What is the atmosphere of your home?
Every one of our homes has an atmosphere. I once heard someone use this expression and it really struck me.
Sometimes you can feel it when you come into someone’s house–it might be the sweet atmosphere of love and cheerfulness or it might be the rancid atmosphere of tension and depression.
How will your children describe the atmosphere in your home when they grow up? Will they remember your home as being a place where they had lots of fun? Will they remember the atmosphere as being warm and joyful? Or will they remember clouds of coolness, criticism and irritation?
Will they remember Dad laughing and wrestling with them and playing hide and seek with them or will they remember him as the irritated guy who kept yelling, “Why doesn’t anybody in this house ever turn the lights out?”

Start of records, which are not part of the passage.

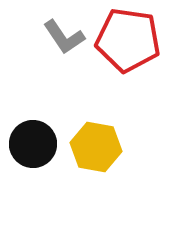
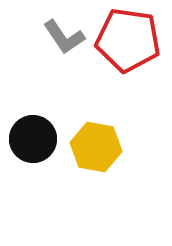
black circle: moved 5 px up
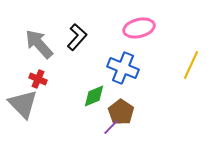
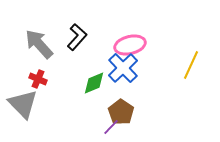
pink ellipse: moved 9 px left, 17 px down
blue cross: rotated 24 degrees clockwise
green diamond: moved 13 px up
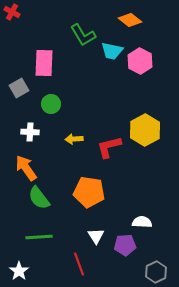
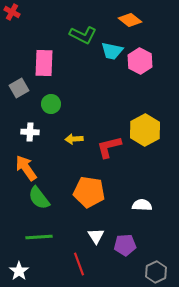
green L-shape: rotated 32 degrees counterclockwise
white semicircle: moved 17 px up
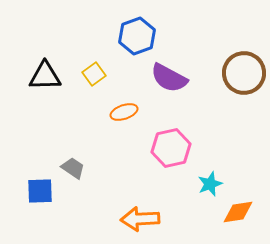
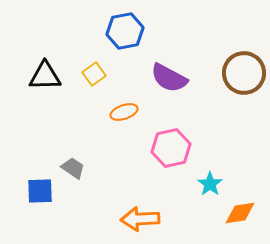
blue hexagon: moved 12 px left, 5 px up; rotated 9 degrees clockwise
cyan star: rotated 15 degrees counterclockwise
orange diamond: moved 2 px right, 1 px down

The key to a cheerful loving atmosphere in our homes is for us to seek the Lord. As we spend time with Jesus regularly in his word and ask him to fill us with his own joy and his own affection for our family he will transform us. The joy of the Lord in our hearts will manifest itself in our homes.
Obviously, this applies to every believer, married and single alike. In fact, there is not just an atmosphere in our homes, but an atmosphere around every one of us and an atmosphere in every one of our churches.
It is the transforming power of the gospel, the fruit of the Spirit – love, joy, peace, patience, kindness, goodness, faithfulness, gentleness and self-control that perfumes the air we breathe in our homes, apartments, and churches.
May the fragrance of Christ sweeten the atmosphere around us wherever we are.
photo by timsackton

{ 5 comments… read them below or add one }
Thanks for a great post, Mark!
I have found this to be so true in my life. When I became weary with cooking meals, doing dishes, and all the other mundane things that go into making a house a home for my family, the Lord graciously reminds me of the truth of what it is I am doing (serving Him by serving my family). I can't trust my feelings to give me a correct interpretation; I have to run to my Father and ask Him to give me the desire to serve with a cheerful heart.
Thanks for the encouragement.
Thanks for your comments Elaine! I can't even imagine you not being cheerful, since you radiate the joy of the Lord – but I believe you that you run to our Father in prayer to help you serve cheerfully. And thanks for mentioning that we are serving Him when we serve our family.
Great post with great advice. Love and laughter is an unbeatable combination.
Thanks Eddie! Is that a space helmet in your photo? If so I believe the laughter part….unless of course you are a professional astronaut.
Our children always loved having their friends here – and the friends seemed to love being here, so I think it is fine.
One telling thing, though, is that we once had Mormon missionaries in, shared lemonade and cookies, and we chatted for about a good half hour before they left in a tizzy. (I told them that I had read the Book of Mormon – they were pleased; that I could show them in the NT that Moroni was going to give Smith the tablets – they wanted to see this as they were unaware of the passage; showed them Galatians 1:6-8 and told them that God had warned us in advance that an angel would come preaching a different gospel – they were VERY upset). When they left, they said that they sensed an evil (can't remember the exact word they used as this was about 30 years ago perhaps it wasn't that strong a word) spirit in our home and wouldn't come back.
That upset my husband very much. But I took it to mean that the Holy Spirit was unknown to them and foreign.